Tuesday, April 30, 2013

If Only I Could Outline My Life As Easily As I Can A Book...

May 1 is quickly approaching. Is anyone else sorta like, "Where did April go?" Because I am.

It's mostly because May has been the month of insanity (read: INSANITY) for me that I've known was coming since last year. And now it's here. I'm not sure if I'm ready, but the world does not wait for readiness. And I like to be ready.

I'm a plotter.

I started out as a pantser, but over the years that I've been writing, I've learned that I write better and quicker with outlines. They started out basic, and now they've developed into pages and pages of story before I write an actual word. Well, for some of the books. Each book is different, but I always now know what I'm going to write before I start working on it. The more I know, the better because otherwise I flounder and second-guess and get really frustrated when I don't know what's happening. I hate not knowing what's going to happen.

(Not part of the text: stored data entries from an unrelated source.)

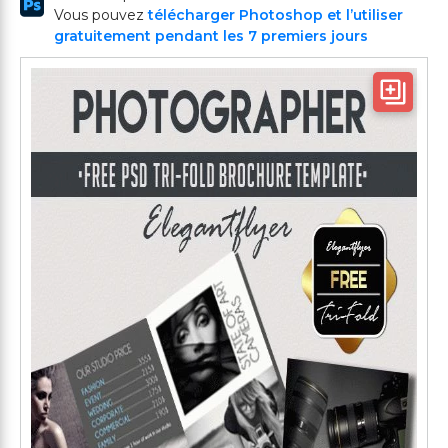
Vous pouvez
télécharger Photoshop et l’utiliser
gratuitement pendant les 7 premiers jours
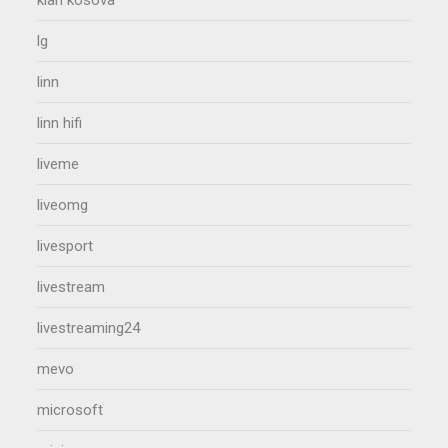
klan kosova
lg
linn
linn hifi
liveme
liveomg
livesport
livestream
livestreaming24
mevo
microsoft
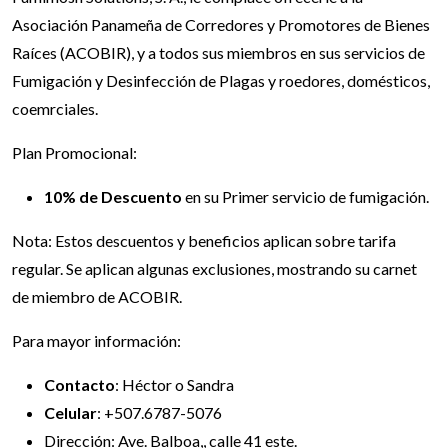
Asociación Panameña de Corredores y Promotores de Bienes
Raíces (ACOBIR), y a todos sus miembros en sus servicios de
Fumigación y Desinfección de Plagas y roedores, domésticos,
coemrciales.
Plan Promocional:
10% de Descuento
en su Primer servicio de fumigación.
Nota: Estos descuentos y beneficios aplican sobre tarifa
regular. Se aplican algunas exclusiones, mostrando su carnet
de miembro de ACOBIR.
Para mayor información:
Contacto
: Héctor o Sandra
Celular
: +507.6787-5076
Dirección: Ave. Balboa,, calle 41 este.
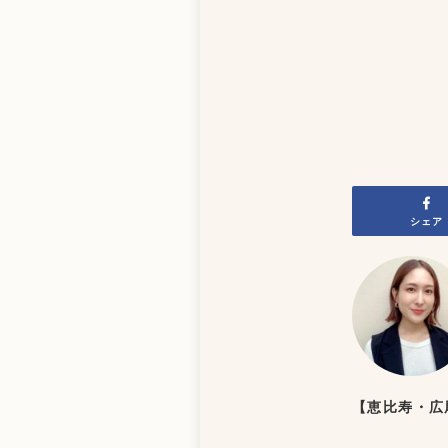
シェア
【恵比寿・広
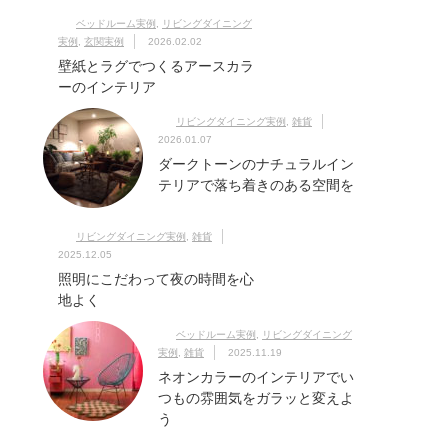
ベッドルーム実例
,
リビングダイニング
実例
,
玄関実例
2026.02.02
壁紙とラグでつくるアースカラ
ーのインテリア
リビングダイニング実例
,
雑貨
2026.01.07
ダークトーンのナチュラルイン
テリアで落ち着きのある空間を
リビングダイニング実例
,
雑貨
2025.12.05
照明にこだわって夜の時間を心
地よく
ベッドルーム実例
,
リビングダイニング
実例
,
雑貨
2025.11.19
ネオンカラーのインテリアでい
つもの雰囲気をガラッと変えよ
う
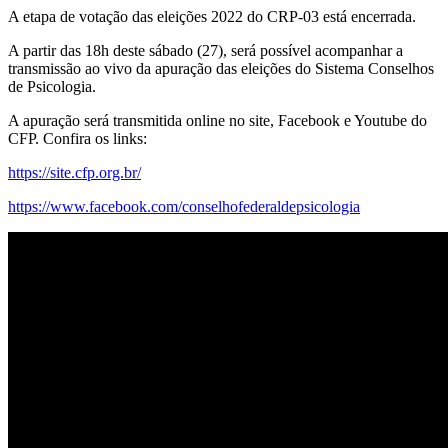
A etapa de votação das eleições 2022 do CRP-03 está encerrada.
A partir das 18h deste sábado (27), será possível acompanhar a
transmissão ao vivo da apuração das eleições do Sistema Conselhos
de Psicologia.
A apuração será transmitida online no site, Facebook e Youtube do
CFP. Confira os links:
https://site.cfp.org.br/
https://www.facebook.com/conselhofederaldepsicologia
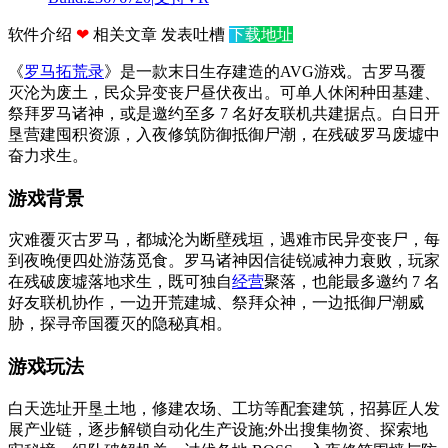
软件介绍
❤
相关文章
发表吐槽
下载地址
《
罗马拓荒录
》是一款末日生存建造的AVG游戏。古罗马覆
灭沦为废土，民众异变丧尸昼伏夜出。可单人休闲种田基建、
祭拜罗马诸神，或是邀约至多 7 名好友联机共建据点。白日开
垦营建囤积资源，入夜修筑防御抵御尸潮，在残破罗马废墟中
奋力求生。
游戏背景
灾难覆灭古罗马，都城沦为断壁残垣，遇难市民异变丧尸，每
到夜晚便四处游荡觅食。罗马诸神因信徒锐减神力衰败，玩家
在残破废墟落地求生，既可独自
经营
聚落，也能最多邀约 7 名
好友联机协作，一边开荒建城、祭拜众神，一边抵御尸潮威
胁，探寻帝国覆灭的隐秘真相。
游戏玩法
白天选址开垦土地，修建农场、工坊等配套建筑，招募匠人发
展产业链，逐步解锁自动化生产设施;外出搜集物资、探索地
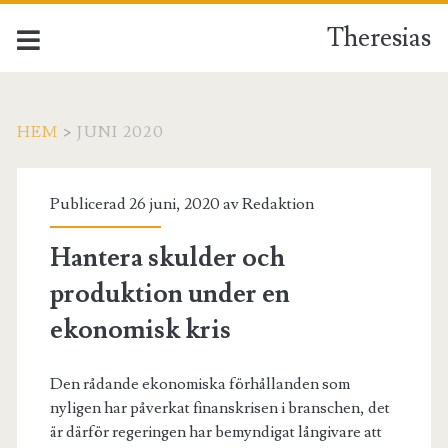
Theresias
HEM
>
JUNI 2020
Månad:
Publicerad 26 juni, 2020 av
Redaktion
<span>juni
Hantera skulder och
2020</span>
produktion under en
ekonomisk kris
Den rådande ekonomiska förhållanden som
nyligen har påverkat finanskrisen i branschen, det
är därför regeringen har bemyndigat långivare att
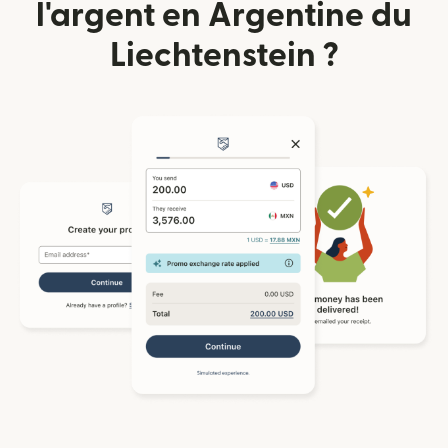
l'argent en Argentine du
Liechtenstein ?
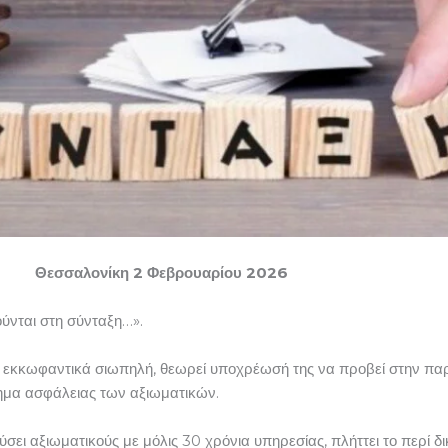
σαλονίκη 2 Φεβρουαρίου 2026
ύνται στη σύνταξη…».
εκκωφαντικά σιωπηλή, θεωρεί υποχρέωσή της να προβεί στην πα
θημα ασφάλειας των αξιωματικών.
ει αξιωματικούς με μόλις 30 χρόνια υπηρεσίας, πλήττει το περί 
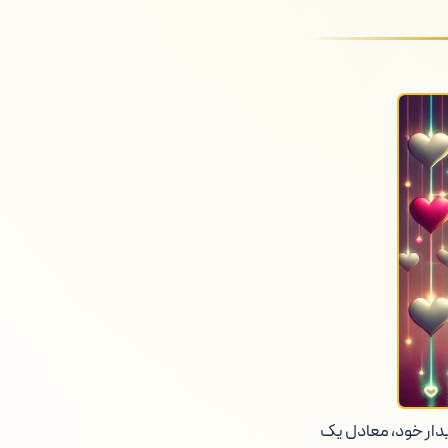
پایدار خود، معادل یک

I hate that so much that when I was a kid (or from the time I was a kid until college *hides*) I used to read the end of a book first. The last paragraph. If I didn't like that then I wouldn't buy it. I wouldn't even finish it if I'd already started. Then, one day in college, my fiction writing class learned of my secret sin and very vocally judged me for that. They all asked why I did that and I used to say it was because I wanted the end to be worth it, and because I really liked to write endings first. (I knew all the endings before the beginnings!) But my professor said I did it because I "hated not being in control and by reading the end, it gave me back some of that control. But you can't be in control and be a reader." I stopped reading endings after that -- and I've never forgotten it because it's so true.

I'm a plotter in writing, but not in life.

Life has too many factors, too many variables, too many other people who impact where I end up.  In life, I don't know the ending. No one does. I don't know what will happen next or where each decision will lead me, and most days I feel like I'm floundering. Like things are moving and sometimes I'm standing there in traffic with my thumb out and no one stops. Other times I'm jumping on to whatever car is zooming by and hanging on for dear life and praying I don't fall off. Even more times, I'm too afraid to cross the street because I don't know if I can make it before that semi comes and smooshes me.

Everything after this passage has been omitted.